India's economic growth story in this decade cannot be told without a chapter on Digital Public Infrastructure (DPI) - the open, interoperable digital systems that have quietly rewired how businesses transact, verify, borrow, sell, and scale. For PHDCCI and the wider industry ecosystem it represents - MSMEs, startups, exporters, and large enterprises alike - DPI has moved from being a government-led digital governance experiment to becoming the backbone of business growth in India. What began with Aadhaar and UPI has evolved into a full-fledged "India Stack" of identity, payments, data-sharing, and commerce protocols that is now central to industry competitiveness, financial inclusion, and India's ambition of becoming a USD 5-trillion-plus economy.
This article examines what Digital Public Infrastructure means for business growth, the measurable impact it has already delivered, and why PHDCCI believes trade bodies, industry associations, and enterprises must actively engage with this infrastructure to unlock the next phase of expansion.
What Is Digital Public Infrastructure - And Why Should Business Leaders Care?

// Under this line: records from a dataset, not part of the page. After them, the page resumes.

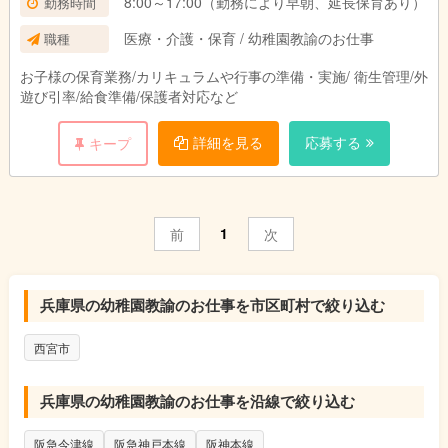
8:00～17:00（勤務により早朝、延長保育あり）
勤務時間
医療・介護・保育 / 幼稚園教諭のお仕事
職種
お子様の保育業務/カリキュラムや行事の準備・実施/ 衛生管理/外
遊び引率/給食準備/保護者対応など
詳細を見る
応募する
キープ
1
前
次
兵庫県の幼稚園教諭のお仕事を市区町村で絞り込む
西宮市
兵庫県の幼稚園教諭のお仕事を沿線で絞り込む
阪急今津線
阪急神戸本線
阪神本線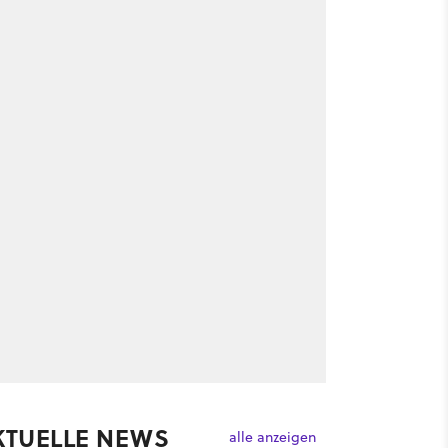
KTUELLE NEWS
alle anzeigen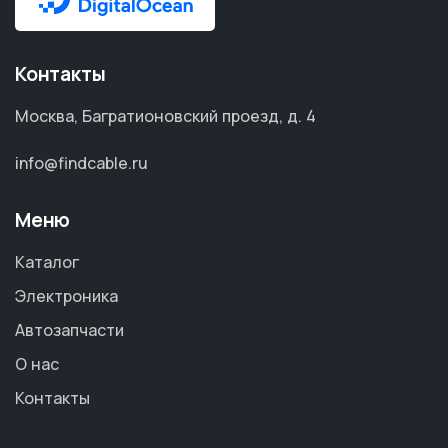
Контакты
Москва, Багратионовский проезд, д. 4
info@findcable.ru
Меню
Каталог
Электроника
Автозапчасти
О нас
Контакты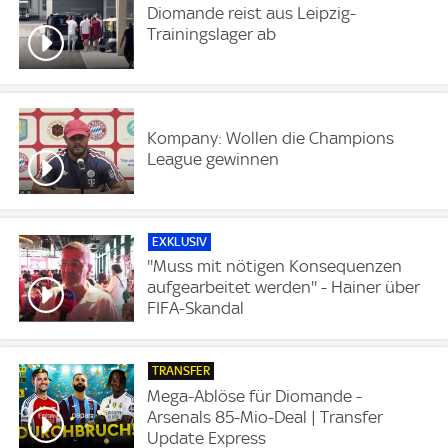
Diomande reist aus Leipzig-
Trainingslager ab
Kompany: Wollen die Champions
League gewinnen
EXKLUSIV
''Muss mit nötigen Konsequenzen
aufgearbeitet werden'' - Hainer über
FIFA-Skandal
TRANSFER
Mega-Ablöse für Diomande -
Arsenals 85-Mio-Deal | Transfer
Update Express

Digital Public Infrastructure refers to interoperable, population-scale digital systems - built as public goods - that enable identity verification, digital payments, and secure data exchange across sectors and platforms. Unlike proprietary corporate technology, DPI is designed on open standards so that banks, fintechs, e-commerce platforms, logistics companies, and government departments can all plug into the same rails.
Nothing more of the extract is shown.